Sipario

Dentro la Riforma. Ariotti (Colline Torinesi): “Riforma necessaria ma mancano i soldi”

Sergio Ariotti chiude per ora il già ampio e diversificato ventaglio di pareri che Delteatro.it ha raccolto in merito al Decreto di riforma dello spettacolo dal vivo. Malgrado le novità positive introdotte, il direttore artistico del Festival delle Colline Torinesi lamenta la scarsità degli investimenti pubblici, la poca chiarezza degli incentivi per i privati e il ruolo trascurabile assegnato ai festivalPuntata 8

Sgombriamo il campo da un possibile fraintendimento: la riforma del sistema teatrale con il passaggio dai Teatri Stabili ai Teatri Nazionali, la creazione dei Tric e quant’altro prevede, avvia una trasformazione di significativa portata. Quali reali benefici produrrà complessivamente è difficile per ora prevederlo.

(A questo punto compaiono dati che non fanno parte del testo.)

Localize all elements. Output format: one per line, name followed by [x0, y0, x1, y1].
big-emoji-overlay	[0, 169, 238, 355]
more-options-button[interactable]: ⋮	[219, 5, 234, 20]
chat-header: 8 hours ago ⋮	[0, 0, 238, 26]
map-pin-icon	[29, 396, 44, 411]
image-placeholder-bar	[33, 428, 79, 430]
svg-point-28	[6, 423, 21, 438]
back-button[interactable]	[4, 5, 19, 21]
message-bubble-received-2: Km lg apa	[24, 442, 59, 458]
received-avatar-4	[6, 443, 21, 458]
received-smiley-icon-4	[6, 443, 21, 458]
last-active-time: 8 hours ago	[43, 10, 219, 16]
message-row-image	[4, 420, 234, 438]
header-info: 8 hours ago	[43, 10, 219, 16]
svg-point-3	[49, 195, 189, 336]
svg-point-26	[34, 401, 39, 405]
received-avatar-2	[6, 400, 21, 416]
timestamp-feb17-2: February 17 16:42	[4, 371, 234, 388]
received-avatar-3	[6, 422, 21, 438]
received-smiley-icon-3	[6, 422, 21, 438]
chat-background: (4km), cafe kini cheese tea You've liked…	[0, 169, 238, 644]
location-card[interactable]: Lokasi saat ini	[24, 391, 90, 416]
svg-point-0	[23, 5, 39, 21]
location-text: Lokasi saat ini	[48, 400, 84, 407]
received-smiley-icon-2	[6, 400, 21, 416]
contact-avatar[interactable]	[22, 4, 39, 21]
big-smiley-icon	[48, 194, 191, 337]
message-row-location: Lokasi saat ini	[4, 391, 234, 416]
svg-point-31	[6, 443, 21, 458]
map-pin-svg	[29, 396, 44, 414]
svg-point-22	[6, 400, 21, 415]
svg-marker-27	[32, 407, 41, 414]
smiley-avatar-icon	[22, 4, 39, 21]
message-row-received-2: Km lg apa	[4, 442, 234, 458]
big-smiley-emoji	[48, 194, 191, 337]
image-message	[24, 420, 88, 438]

L’aspetto più rilevante del cambiamento è di sicuro correlato, prima ancora che alla metamorfosi strutturale, alla progettualità triennale che ci parifica, quanto allo spettacolo dal vivo, con i più importanti paesi europei. Era un leit-motiv piuttosto ricorrente la lamentela degli operatori teatrali italiani in difficoltà nei rapporti con i partner stranieri abituali a strategie pluriennali.

L’effettiva praticabilità della “riforma” dipende tuttavia da una consistente crescita del volume di economie destinate al Fus. È bene non dimenticare infatti che la percentuale di spesa pubblica per la cultura (intorno all’1% o ancor meno) continua a vederci in Europa, in compagnia della Grecia, nella zona retrocessione. Dunque è difficile cambiare le regole senza porre rimedio a questa scandalosa politica. I sinistri scricchiolii che provengono da alcuni Teatri Nazionali già lo dimostrano.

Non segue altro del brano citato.